Mr. Pickens was a true philanthropist, giving away an estimated $700 Million to various charities and one of the billionaires who signed The Giving Pledge, promising to donate at least half his wealth.   His list of donations is impressive, and I’m pleased to know he seemed genuinely interested in making a positive impact on the world via his wealth.

“I liked knowing that I helped a lot of people” is a telling statement.  Many folks find in retirement that true joy comes when you begin using your freedom to benefit others.  Generosity is something we should all strive for and retirement is a time to give back.


  • “Stay fit. You don’t want to get old and feel bad. You’ll also get a lot more accomplished and feel better about yourself if you stay fit. I didn’t make it to 91 by neglecting my health.”

Ah, a man after my own heart.  One of the areas I’m passionate about is the importance of taking care of ourselves as we age.  It’s why I attend a variety of fitness classes 5 days a week.  If there’s one thing you want to do to make your life better in the New Year, start getting serious about your fitness.  Read Younger Next Year if you need some motivation.  Thousands have demonstrated the value of a regular fitness routine.  Join us, you won’t regret it.


  • “Embrace change. Although older people are generally threatened by change, young people loved me because I embraced change rather than running from it. Change creates opportunity.”

I’ve found a willingness to embrace change is a major factor in a successful retirement and I’m glad I included it as the 7th commandment in my 10 Commandments of Retirement.  Retirement is a time of significant change in life and it’s best to approach it with a positive attitude.  It seems sometimes change is harder to accept as we age, but it doesn’t have to be that way. 

Embrace Change. 

Pursue Opportunity.


  • “Have faith, both in spiritual matters and in humanity, and in yourself. That faith will see you through the dark times we all navigate.”

I suspect everyone faces spiritual questions in their final days.  There’s nothing more important than understanding how you’ll spend your time in eternity.  Focus on your faith throughout your life and make it a priority in your daily life. Don’t put it off until your final days.  Your final day may come sooner than you think.


The last few lines are, indeed, the final words of T. Boones Pickens.  I think it’s best to include them in their entirety:

Over the years, my staff got used to hearing me in a meeting or on the phone asking, “Whaddya got?” That’s probably what my Maker is asking me about now.

Here’s my best answer.

I left an undying love for America, and the hope it presents for all. I left a passion for entrepreneurship, and the promise it sustains. I left the belief that future generations can and will do better than my own.

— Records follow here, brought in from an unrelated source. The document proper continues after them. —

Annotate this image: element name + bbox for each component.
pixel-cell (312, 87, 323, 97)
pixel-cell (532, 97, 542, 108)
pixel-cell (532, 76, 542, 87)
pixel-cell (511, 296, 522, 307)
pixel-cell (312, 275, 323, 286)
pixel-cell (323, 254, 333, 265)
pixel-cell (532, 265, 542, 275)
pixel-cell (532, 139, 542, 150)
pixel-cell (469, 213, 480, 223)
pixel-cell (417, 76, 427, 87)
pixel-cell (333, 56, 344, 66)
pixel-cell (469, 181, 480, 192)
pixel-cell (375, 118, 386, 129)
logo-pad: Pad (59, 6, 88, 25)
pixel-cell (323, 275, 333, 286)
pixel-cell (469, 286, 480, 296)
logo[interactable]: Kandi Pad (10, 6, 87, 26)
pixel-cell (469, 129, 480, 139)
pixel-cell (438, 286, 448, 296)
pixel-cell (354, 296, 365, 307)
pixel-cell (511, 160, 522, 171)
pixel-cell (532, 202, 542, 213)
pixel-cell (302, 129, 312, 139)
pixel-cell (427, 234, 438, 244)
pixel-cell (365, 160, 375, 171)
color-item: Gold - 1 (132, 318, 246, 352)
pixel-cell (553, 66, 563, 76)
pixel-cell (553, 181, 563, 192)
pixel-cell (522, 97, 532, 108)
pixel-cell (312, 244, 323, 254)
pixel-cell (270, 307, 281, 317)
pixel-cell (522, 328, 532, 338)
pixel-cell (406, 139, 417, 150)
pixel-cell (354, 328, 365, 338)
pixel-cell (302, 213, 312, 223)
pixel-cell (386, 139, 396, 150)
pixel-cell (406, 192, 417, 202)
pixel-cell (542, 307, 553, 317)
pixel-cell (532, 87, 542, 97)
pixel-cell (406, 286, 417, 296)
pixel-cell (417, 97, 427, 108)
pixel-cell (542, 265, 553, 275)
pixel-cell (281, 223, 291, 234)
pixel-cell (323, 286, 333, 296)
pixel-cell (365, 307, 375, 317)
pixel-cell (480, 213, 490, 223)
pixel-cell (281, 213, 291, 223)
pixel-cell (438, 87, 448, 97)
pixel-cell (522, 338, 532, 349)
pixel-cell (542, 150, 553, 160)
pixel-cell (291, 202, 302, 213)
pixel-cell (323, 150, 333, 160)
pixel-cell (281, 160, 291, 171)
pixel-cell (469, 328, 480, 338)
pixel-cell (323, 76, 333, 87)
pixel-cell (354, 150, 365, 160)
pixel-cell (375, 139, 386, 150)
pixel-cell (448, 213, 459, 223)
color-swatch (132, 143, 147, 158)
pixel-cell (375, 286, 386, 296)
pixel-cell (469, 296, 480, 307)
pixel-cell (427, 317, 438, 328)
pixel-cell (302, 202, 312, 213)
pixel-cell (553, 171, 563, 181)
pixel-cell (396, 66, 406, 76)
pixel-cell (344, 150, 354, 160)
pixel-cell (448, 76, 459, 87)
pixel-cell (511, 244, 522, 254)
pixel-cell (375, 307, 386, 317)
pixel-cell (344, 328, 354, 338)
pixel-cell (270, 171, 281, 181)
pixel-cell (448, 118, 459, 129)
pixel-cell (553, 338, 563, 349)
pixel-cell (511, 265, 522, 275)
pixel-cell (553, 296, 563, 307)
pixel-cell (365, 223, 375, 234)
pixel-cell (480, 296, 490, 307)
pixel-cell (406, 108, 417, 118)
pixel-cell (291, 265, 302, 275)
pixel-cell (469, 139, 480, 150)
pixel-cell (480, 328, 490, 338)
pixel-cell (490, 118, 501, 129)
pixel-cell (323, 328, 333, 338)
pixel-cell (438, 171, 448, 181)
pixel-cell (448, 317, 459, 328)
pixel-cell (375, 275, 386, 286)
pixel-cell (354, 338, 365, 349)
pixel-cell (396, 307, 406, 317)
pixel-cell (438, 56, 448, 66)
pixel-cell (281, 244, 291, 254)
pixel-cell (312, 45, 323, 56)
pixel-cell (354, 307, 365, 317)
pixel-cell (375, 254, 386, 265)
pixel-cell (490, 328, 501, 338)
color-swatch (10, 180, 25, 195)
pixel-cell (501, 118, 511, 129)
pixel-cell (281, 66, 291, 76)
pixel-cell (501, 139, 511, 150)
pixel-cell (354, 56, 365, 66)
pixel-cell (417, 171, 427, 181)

Thank you. It’s time we all move on.

And now, he’s gone. 

He’s moved on.

I find it a bit surreal to read the final words of T. Boones Pickens.  I suspect it was a bit of a struggle for him to write them, and I wonder what he was thinking as put these words together.  Somehow, it seemed important to share his words with you today.  I encourage you to think about what he had to say.


The final words of T. Boone Pickens are an interesting look into the mind of a dying man.  It’s interesting to think about what we’d write if we knew we were near death.  What is the most important thing you could write to another person in your final days?  It seems a bit of a morbid topic, but it’s important for each of us to think about what really matters to us. 

Retirement is a time to decide what we want to be known for.  What our legacy will be.  What we want to accomplish with our lives.  Take some time to decide what matters to you.

Our lives will all be over someday.

Live yours to the fullest.


Your Turn:  Which of the final words of T. Boone Pickens most resonates with you?  What would you want to say to people in your final days?  It’s an interesting mental exercise, and I look forward to your thoughts in the comments.